OpenDriver: An Open-Road Driver State Detection Dataset

       

Our dataset[1] was collected in real driving scenarios(Figure 1) with the objective of studying effective identification of drivers' driving scenarios and behaviors. It includes two modalities of driving signals: six-axis inertial signals(Figure 2) and electrocardiogram (ECG) signals(Figure 3). The six-axis inertial signals, captured by sensors like accelerometers and gyroscopes, provide real-time information on steering wheel angle and vehicle acceleration. ECG signals, on the other hand, have various applications in driving scenarios such as fatigue driving detection, emotion detection, driving behavior analysis, and biometric identification.

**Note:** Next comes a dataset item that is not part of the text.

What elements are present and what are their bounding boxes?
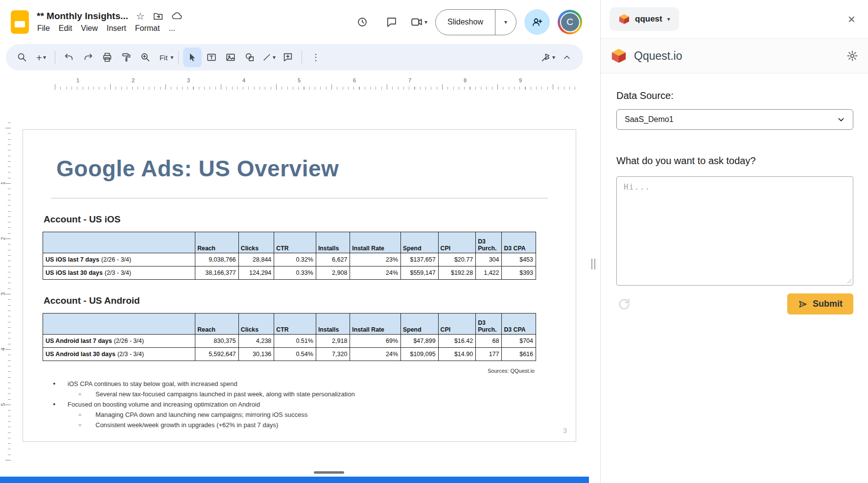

Figure1: Schematic diagram of driving signal acquisition. A shows the process of data collection while the driver is holding the steering wheel and uploading them to the gateway via Bluetooth. B shows the process of receiving data on the server side and integrating and storing them.

Figure2: Examples of six-axis data. The figure contains six sets of signals, where ang_x(A), ang_y(B), and ang_z(C) represent three-axis angular velocity (x, y, and z denote three mutually perpendicular directions) with units of degrees per second, and acc_x(D), acc_y(E), and acc_z(F) represent three-axis acceleration with units of g-force.

Figure3: Examples of ECG data. (A) shows the driver's ECG signals during the same trip as Figure 2, while (B-D) provide a more detailed representation of certain time periods within the top graph.


       

The dataset is organized into trips, with each trip representing a driving process of a professional driver on a specified route. Four specified routes are designed in the dataset, and data collection for each driver spans over several months. The participating drivers have no relevant diseases that may affect data collection, and they generally fall within the age range of 40-55 years old, with considerable driving experience.

       

In addition, it's worth mentioning that our dataset has also collected skin conductance signals (also known as electrodermal activity or EDA), which will be added to the dataset in the near future.


Figure4: Several future directions. Several research directions can be explored in this field using the presented dataset, including the development of weakly supervised and transfer learning algorithms for fatigue detection, emotion recognition, and driving behavior analysis, building a general model for biometric recognition, studying the generalizability of disease models, and exploring the relationship between ECG signals, six-axis inertial signals, and driving behavior. The dataset can serve as a valuable resource for the research community to develop novel algorithms and models for driver state detection and behavior analysis.

       

Future research in this field can focus on several directions(Figure 4). Firstly, the development of weakly supervised and transfer learning algorithms using the dataset for more precise, reliable fatigue detection, emotion recognition, and driving behavior analysis. For fatigue and stress detection, weak labels such as driving duration and HRV feature changes can be provided to support researchers in driver state recognition-related work. In addition, additional information can be obtained from features such as steering wheel angle provided by the six-axis inertial signal. At the same time, EDA data has also been collected and included to further enhance the dataset's validity and practicality.The second research direction is to build a general model for biometric recognition. The dataset includes long-term records of multiple individuals, covering physiological signal changes resulting from long-term driving. These data can be used to study biometric recognition models in different scenarios and help build more universal models.The third direction is to use the dataset to study the generalizability of disease models such as arrhythmias in different scenarios. The dataset includes arrhythmia signals that occur during driving, which can be used to study the generalization performance of disease models such as arrhythmias(Figure 5) in different scenarios.Finally, the relationship between ECG signals, six-axis inertial signals, and driving behavior can be explored. The correlation between ECG signals, six-axis inertial signals, and driving indicators, such as speed, acceleration, and lane keeping, can be analyzed to gain a deeper understanding of the potential mechanisms underlying driver states and behavior. In addition, this dataset can be made available to the research community to encourage the development of novel algorithms and models for driver state detection and behavior analysis. It can also be used as a benchmark dataset and evaluation metric for future research in this field.

Figure5: ECG of Arrhythmia. The figure showcases three cases of arrhythmia from this dataset, with the time period of arrhythmia highlighted in rectangular boxes.



Reference:
        [1] Liu, D., & Li, S. (2023). OpenDriver: an open-road driver state detection dataset. arXiv preprint arXiv:2304.04203.